Everyone’s attention is turned to social media and travel is making the most of it.
The line weaves around the corner; the din of whiney passengers is more raucous than a swarm of teenage girls queueing for a Justin Bieber concert. The electronic boards are bright red with the long list of canceled flights.
Expert road warriors know exactly how to handle such a situation. There is no lounge for my airline here, and the 1-800 number offers nothing but endlessly looping on-hold Muzak. So naturally I turn where more and more travelers these days are looking for solutions: I take to social media. Within minutes, my itinerary for tomorrow’s travel is rectified.
Wandering through the terminal, I notice a Centurion Lounge from American Express. Since I am not a Platinum cardholder, I bemoan the fact I must wait by the gate and take to Twitter to voice my frustration. A minute later, my phone buzzes with a reply; someone in the lounge offers to guest me in since I have a long wait. Score!
Everyone and their grandmother seems to be connected via social media these days. We live in a mobile society, one in which the lack of being looped into the universe via a smartphone can almost be painful. So it comes as no surprise that travel companies have embraced the trend to find ways to connect and engage with customers – both past and potential.
There is no guidebook for how travel companies should connect with consumers. It all comes down to internal resources and know-how. The most active brands invest in a dedicated staff focused on connecting with consumers online and ‘socializing the brand.’
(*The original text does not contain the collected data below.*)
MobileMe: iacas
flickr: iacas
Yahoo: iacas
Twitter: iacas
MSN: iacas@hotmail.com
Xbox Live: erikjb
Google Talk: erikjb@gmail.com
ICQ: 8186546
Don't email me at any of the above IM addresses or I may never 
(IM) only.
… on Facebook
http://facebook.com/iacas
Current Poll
“Social media forms a core part of how travel companies build and sustain brand images and customer relationships,” according to Henry Harteveldt, founder of Atmosphere Research Group. Harteveldt says travel brands that succeed on social media find their own way to be creative, relevant, responsive and, most importantly, authentic.
The way the consumer experiences and understands a brand is the result of its online communication, which can lead to increased revenue down the road.
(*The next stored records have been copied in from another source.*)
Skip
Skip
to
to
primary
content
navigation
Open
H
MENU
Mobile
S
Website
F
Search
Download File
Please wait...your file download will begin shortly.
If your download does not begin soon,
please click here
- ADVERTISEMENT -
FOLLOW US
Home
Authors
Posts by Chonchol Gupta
It’s Not Just for Millennials
There’s no doubt that social media efforts are geared toward the Millennial crowd, which will become the bread and butter of many a travel provider in the next decade. But that doesn’t mean everyone else gets ignored.
To the contrary, Millennial trends are fueling the behavior of other travelers, as witnessed by the almost universal grasp of technology like airport kiosk check-in and mobile boarding passes. It’s even crossing over to hotels, with many offering the option to bypass the front desk and use a smartphone to unlock the guest room door. Travelers across the board are taking to these new modes.
Take for example the Aloft Liverpool, which followed the lead of its Manhattan sibling to introduce a room service menu known as Aloft TiGi, derived entirely from emojis. The acronym means “text it, get it,” (get it?). Guests simply text the dedicated TiGi number with the pre-set specialty menus (bangers and mash anyone?), which is confirmed back via text. No need to even touch the in-room phone.
“We’re always looking for ways to shake up the hotel stay,” says Brian McGuinness, global brand leader of Starwood’s Specialty Select Brands. “We look to consumer behavior and think about how to integrate these trends into the Aloft experience. The rise of emojis was a logical next step, the perfect new wave of guest communications.”
Hyatt has launched a program that allows guests to Facebook message a hotel to make a request (perhaps to arrange a late check-in) or ask a question (nearby restaurant reservations, for example). A speedy response is assured thanks to the brand’s “global control room.” Many travel brands rely on a multi-person team (for Hyatt that means 60 people in three locations) to monitor and address social media concerns and requests at all hours.